Copy each line of the material beneath that holds the word "kraj".

*** Input material

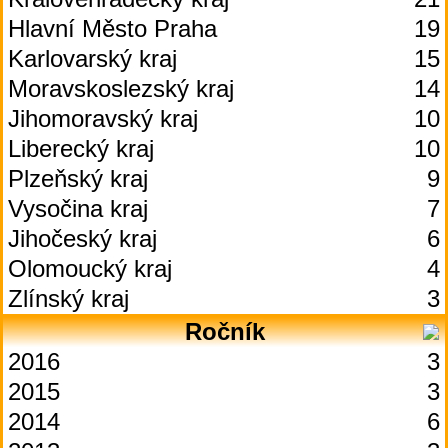
Hlavní Město Praha
19
Karlovarský kraj
15
Moravskoslezský kraj
14
Jihomoravský kraj
10
Liberecký kraj
10
Plzeňský kraj
9
Vysočina kraj
7
Jihočeský kraj
6
Olomoucký kraj
4
Zlínský kraj
3
Ročník
2016
3
2015
3
2014
6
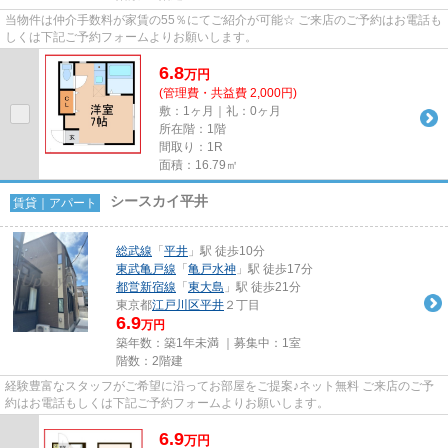
当物件は仲介手数料が家賃の55％にてご紹介が可能☆ ご来店のご予約はお電話も
しくは下記ご予約フォームよりお願いします。
6.8
万
円
(管理費・共益費 2,000円)
敷：1ヶ月｜礼：0ヶ月
所在階：1階
間取り：1R
面積：16.79㎡
シースカイ平井
賃貸｜アパート
総武線
「
平井
」駅 徒歩10分
東武亀戸線
「
亀戸水神
」駅 徒歩17分
都営新宿線
「
東大島
」駅 徒歩21分
東京都
江戸川区
平井
２丁目
6.9
万円
築年数：築1年未満 ｜募集中：
1室
階数：2階建
経験豊富なスタッフがご希望に沿ってお部屋をご提案♪ネット無料 ご来店のご予
約はお電話もしくは下記ご予約フォームよりお願いします。
6.9
万
円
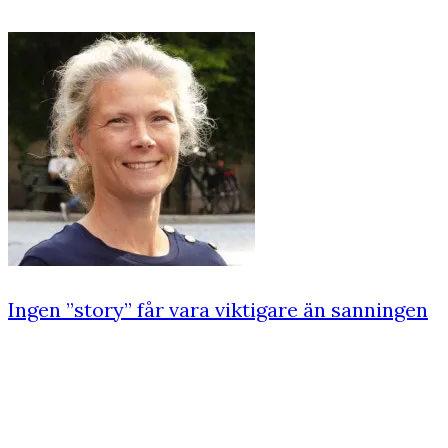
Ingen ”story” får vara viktigare än sanningen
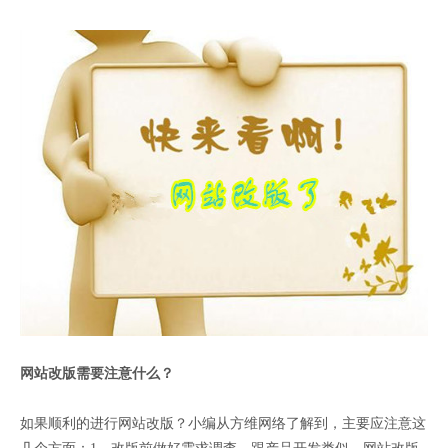
网站改版需要注意什么？
如果顺利的进行网站改版？小编从方维网络了解到，主要应注意这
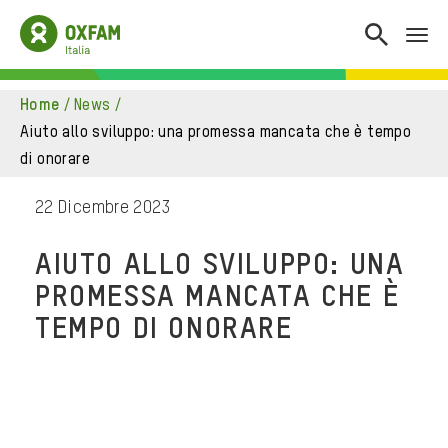
home
/
news
/
aiuto allo sviluppo: una promessa mancata che è tempo
di onorare
22 Dicembre 2023
AIUTO ALLO SVILUPPO: UNA
PROMESSA MANCATA CHE È
TEMPO DI ONORARE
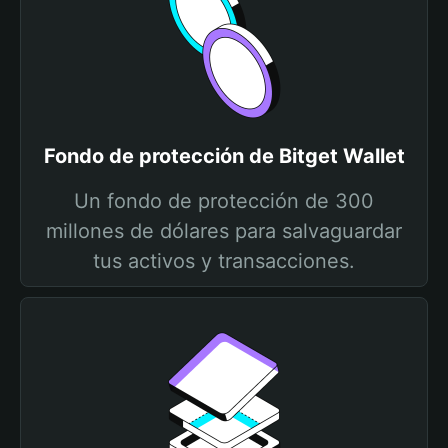
Fondo de protección de Bitget Wallet
Un fondo de protección de 300
millones de dólares para salvaguardar
tus activos y transacciones.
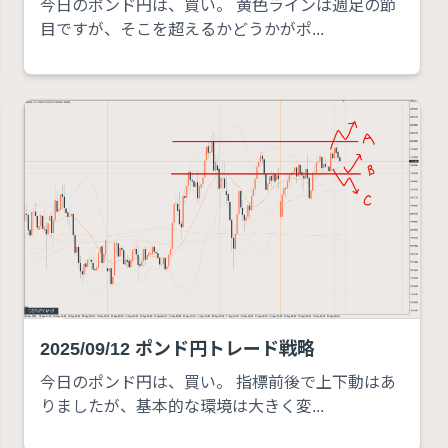
今日のポンド円は、買い。 黄色ラインは週足の節
目ですが、そこを超えるかどうかがポ...
2025/09/12 ポンド円トレード戦略
今日のポンド円は、買い。 指標前後で上下動はあ
りましたが、基本的な環境は大きく変...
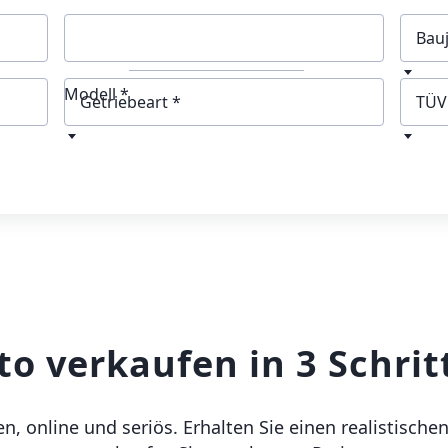
Bau
Modell *
Getriebeart
TÜV
to verkaufen in 3 Schrit
, online und seriös. Erhalten Sie einen realistisch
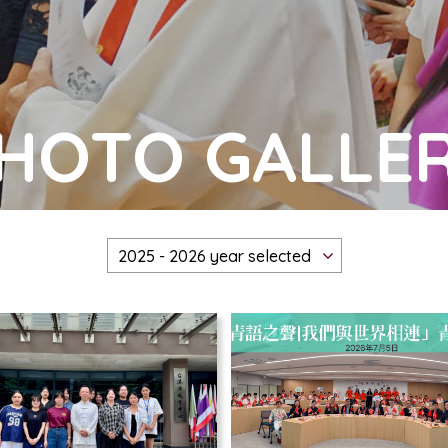
HOTO GALLE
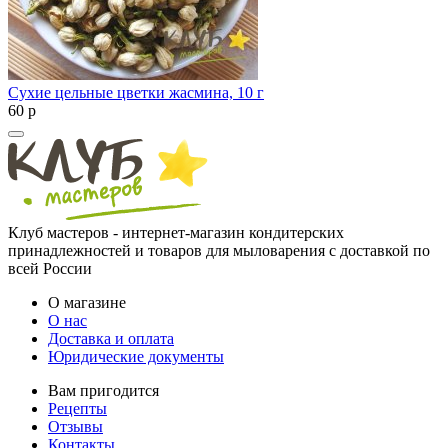
Сухие цельные цветки жасмина, 10 г
60
p
Клуб мастеров - интернет-магазин кондитерских
принадлежностей и товаров для мыловарения с доставкой по
всей России
О магазине
О нас
Доставка и оплата
Юридические документы
Вам пригодится
Рецепты
Отзывы
Контакты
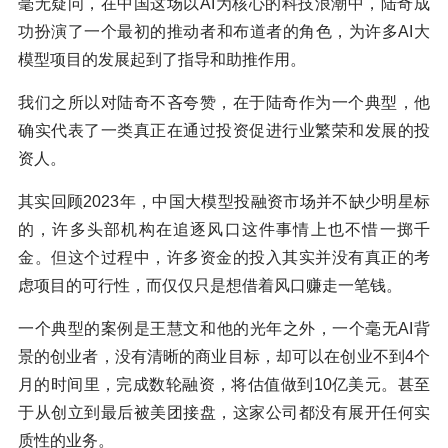
毫无疑问，在中国这场以AI为核心的科技浪潮中，陆奇成
功扮演了一个最初的推动者和布道者的角色，为许多AI大
模型项目的发展起到了指导和助推作用。
我们之所以对陆奇不吝夸赞，在于陆奇作为一个典型，他
确实代表了一类真正在通过投资促进行业繁荣和发展的投
资人。
其实回顾2023年，中国大模型投融资市场并不缺少明星标
的，许多头部机构在追逐风口这件事情上也不惜一掷千
金。但这个过程中，许多资金的投入其实并没有真正的考
虑项目的可行性，而仅仅只是想借着风口赚走一笔钱。
一个典型的案例是王慧文和他的光年之外，一个毫无AI背
景的创业者，没有清晰的商业目标，却可以在创业不到4个
月的时间里，完成数轮融资，将估值做到10亿美元。甚至
于从创立到最后被美团接盘，这家公司都没有展开任何实
质性的业务。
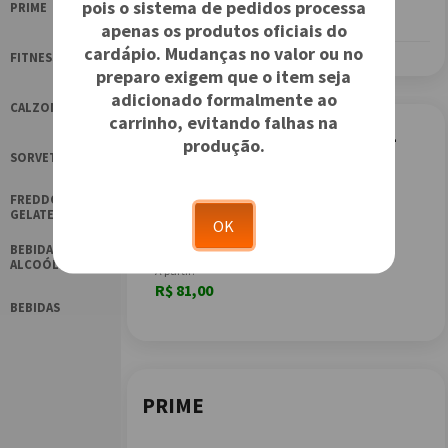
pois o sistema de pedidos processa
PRIME
apenas os produtos oficiais do
cardápio. Mudanças no valor ou no
FITNESS
preparo exigem que o item seja
adicionado formalmente ao
CALZONES
carrinho, evitando falhas na
Promoção Giga - 16 Fatias +
produção.
SORVETES
Broto Doce
FREDDO
GIGANTE
GELATERIA
OK
16 fatias | 4 sabores
BEBIDAS
ALCOÓLICAS
A partir:
R$ 81,00
BEBIDAS
PRIME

******

Answer:
Karlovarský kraj
Moravskoslezský kraj
Jihomoravský kraj
Liberecký kraj
Plzeňský kraj
Vysočina kraj
Jihočeský kraj
Olomoucký kraj
Zlínský kraj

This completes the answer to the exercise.